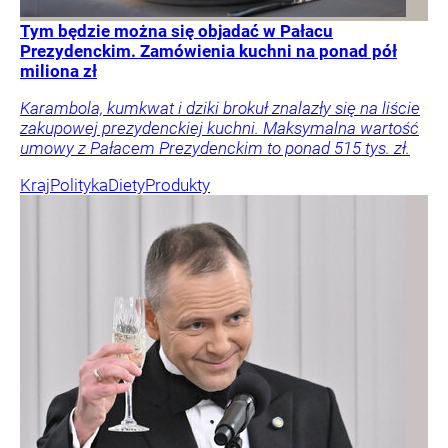
Tym będzie można się objadać w Pałacu
Prezydenckim. Zamówienia kuchni na ponad pół
miliona zł
Karambola, kumkwat i dziki brokuł znalazły się na liście
zakupowej prezydenckiej kuchni. Maksymalna wartość
umowy z Pałacem Prezydenckim to ponad 515 tys. zł.
Kraj
Polityka
Diety
Produkty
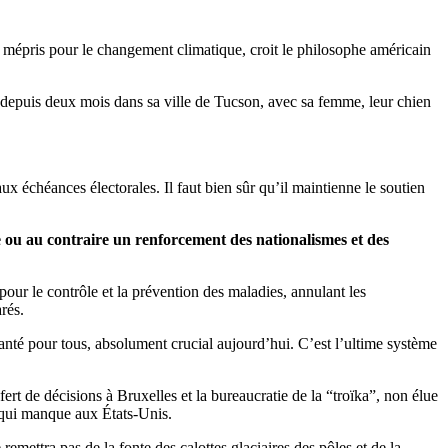
ur mépris pour le changement climatique, croit le philosophe américain
é depuis deux mois dans sa ville de Tucson, avec sa femme, leur chien
 échéances électorales. Il faut bien sûr qu’il maintienne le soutien
 ou au contraire un renforcement des nationalismes et des
ur le contrôle et la prévention des maladies, annulant les
rés.
santé pour tous, absolument crucial aujourd’hui. C’est l’ultime système
fert de décisions à Bruxelles et la bureaucratie de la “troïka”, non élue
 qui manque aux États-Unis.
emettra pas de la fonte des calottes glaciaires des pôles et de la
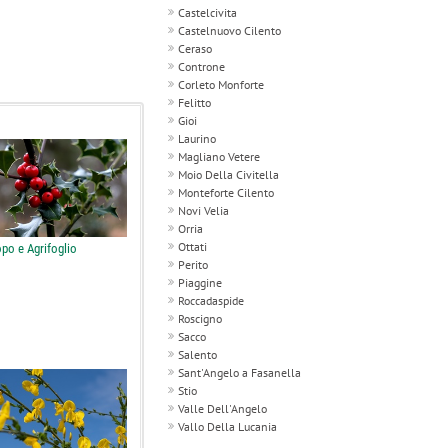
Castelcivita
Castelnuovo Cilento
Ceraso
Controne
Corleto Monforte
Felitto
Gioi
Laurino
Magliano Vetere
Moio Della Civitella
Monteforte Cilento
Novi Velia
Orria
Ottati
po e Agrifoglio
Perito
Piaggine
Roccadaspide
Roscigno
Sacco
Salento
Sant'Angelo a Fasanella
Stio
Valle Dell'Angelo
Vallo Della Lucania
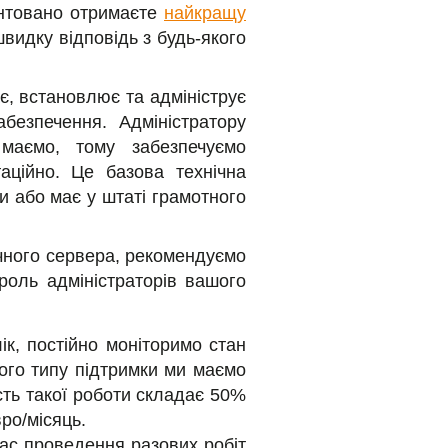
антовано отримаєте
найкращу
швидку відповідь з будь-якого
є, встановлює та адмініструє
безпечення. Адміністратору
маємо, тому забезпечуємо
аційно. Це базова технічна
и або має у штаті грамотного
ичного сервера, рекомендуємо
роль адміністраторів вашого
к, постійно моніторимо стан
ого типу підтримки ми маємо
сть такої роботи складає 50%
вро/місяць.
ас проведення разових робіт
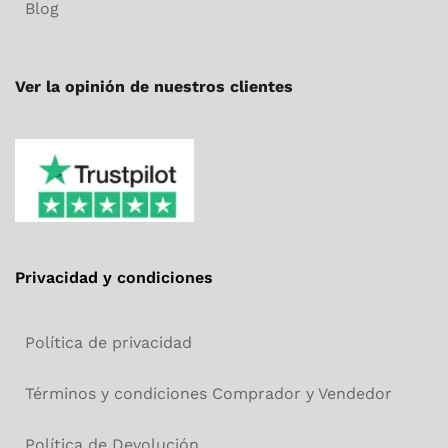
Blog
Ver la opinión de nuestros clientes
Privacidad y condiciones
Política de privacidad
Términos y condiciones Comprador y Vendedor
Política de Devolución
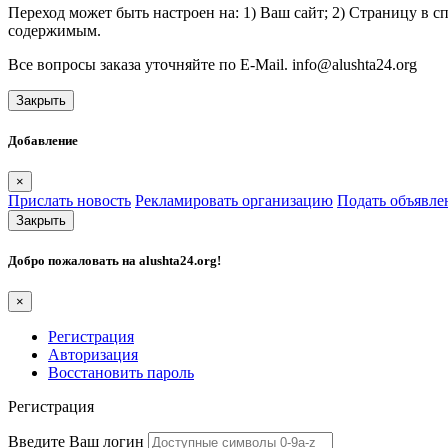
Переход может быть настроен на: 1) Ваш сайт; 2) Страницу в 
содержимым.
Все вопросы заказа уточняйте по E-Mail. info@alushta24.org
Закрыть
Добавление
×
Прислать новость
Рекламировать организацию
Подать объявле
Закрыть
Добро пожаловать на
alushta24.org
!
×
Регистрация
Авторизация
Восстановить пароль
Регистрация
Введите Ваш логин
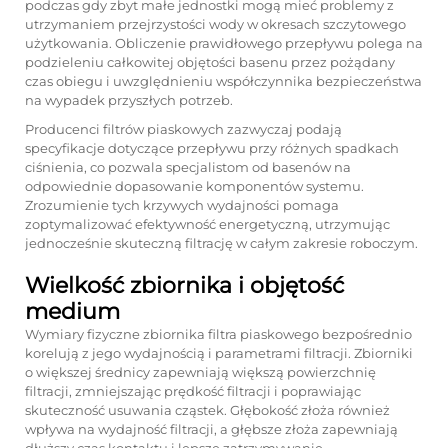
podczas gdy zbyt małe jednostki mogą mieć problemy z
utrzymaniem przejrzystości wody w okresach szczytowego
użytkowania. Obliczenie prawidłowego przepływu polega na
podzieleniu całkowitej objętości basenu przez pożądany
czas obiegu i uwzględnieniu współczynnika bezpieczeństwa
na wypadek przyszłych potrzeb.
Producenci filtrów piaskowych zazwyczaj podają
specyfikacje dotyczące przepływu przy różnych spadkach
ciśnienia, co pozwala specjalistom od basenów na
odpowiednie dopasowanie komponentów systemu.
Zrozumienie tych krzywych wydajności pomaga
zoptymalizować efektywność energetyczną, utrzymując
jednocześnie skuteczną filtrację w całym zakresie roboczym.
Wielkość zbiornika i objętość
medium
Wymiary fizyczne zbiornika filtra piaskowego bezpośrednio
korelują z jego wydajnością i parametrami filtracji. Zbiorniki
o większej średnicy zapewniają większą powierzchnię
filtracji, zmniejszając prędkość filtracji i poprawiając
skuteczność usuwania cząstek. Głębokość złoża również
wpływa na wydajność filtracji, a głębsze złoża zapewniają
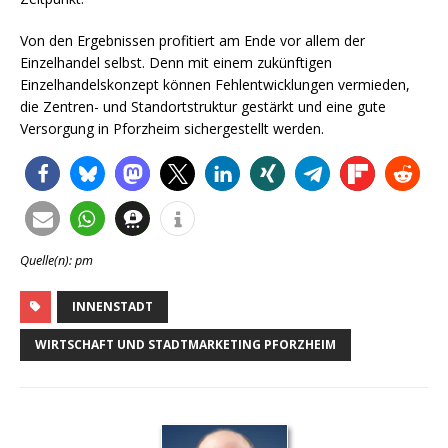
Von den Ergebnissen profitiert am Ende vor allem der
Einzelhandel selbst. Denn mit einem zukünftigen
Einzelhandelskonzept können Fehlentwicklungen vermieden,
die Zentren- und Standortstruktur gestärkt und eine gute
Versorgung in Pforzheim sichergestellt werden.
Quelle(n): pm
INNENSTADT
WIRTSCHAFT UND STADTMARKETING PFORZHEIM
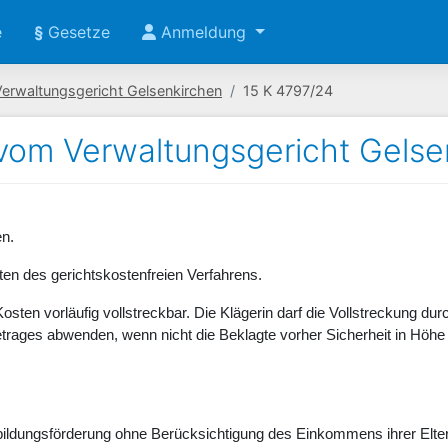
e
§
Gesetze
Anmeldung
Verwaltungsgericht Gelsenkirchen
15 K 4797/24
 vom Verwaltungsgericht Gelse
en.
sten des gerichtskostenfreien Verfahrens.
Kosten vorläufig vollstreckbar. Die Klägerin darf die Vollstreckung d
etrages abwenden, wenn nicht die Beklagte vorher Sicherheit in Höhe 
bildungsförderung ohne Berücksichtigung des Einkommens ihrer Elte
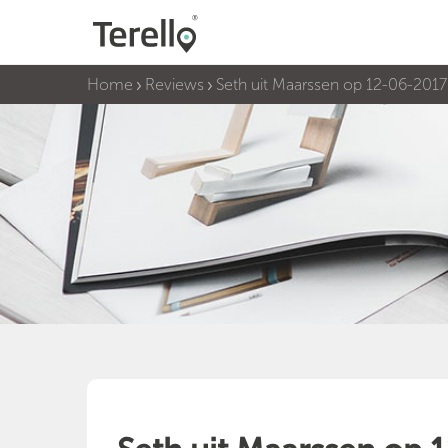
Home
Reviews
Seth uit Maarssen op 12-06-2017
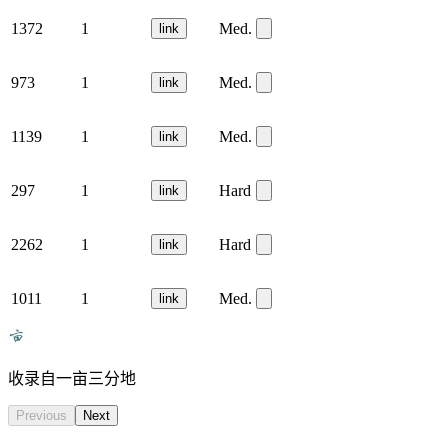
1372
1
Med.
link
973
1
Med.
link
1139
1
Med.
link
297
1
Hard
link
2262
1
Hard
link
1011
1
Med.
link
收录自一亩三分地
Previous
Next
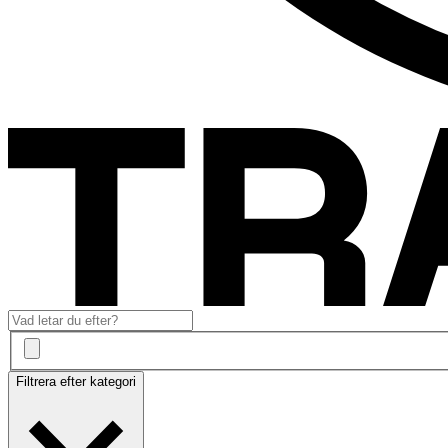
Filtrera efter kategori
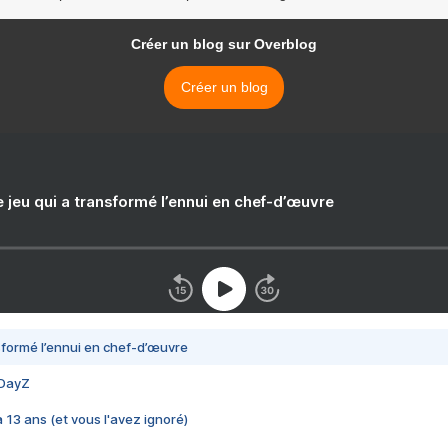
Créer un blog sur Overblog
Créer un blog
e jeu qui a transformé l’ennui en chef-d’œuvre
nsformé l’ennui en chef-d’œuvre
 DayZ
 a 13 ans (et vous l'avez ignoré)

◇ ◇ ◇

— WHAT YOU SHOULD DO —
The string to find is "filtracji"; copy every line of the listing that has it.

— RESULT BELOW —
korelują z jego wydajnością i parametrami filtracji. Zbiorniki
filtracji, zmniejszając prędkość filtracji i poprawiając
wpływa na wydajność filtracji, a głębsze złoża zapewniają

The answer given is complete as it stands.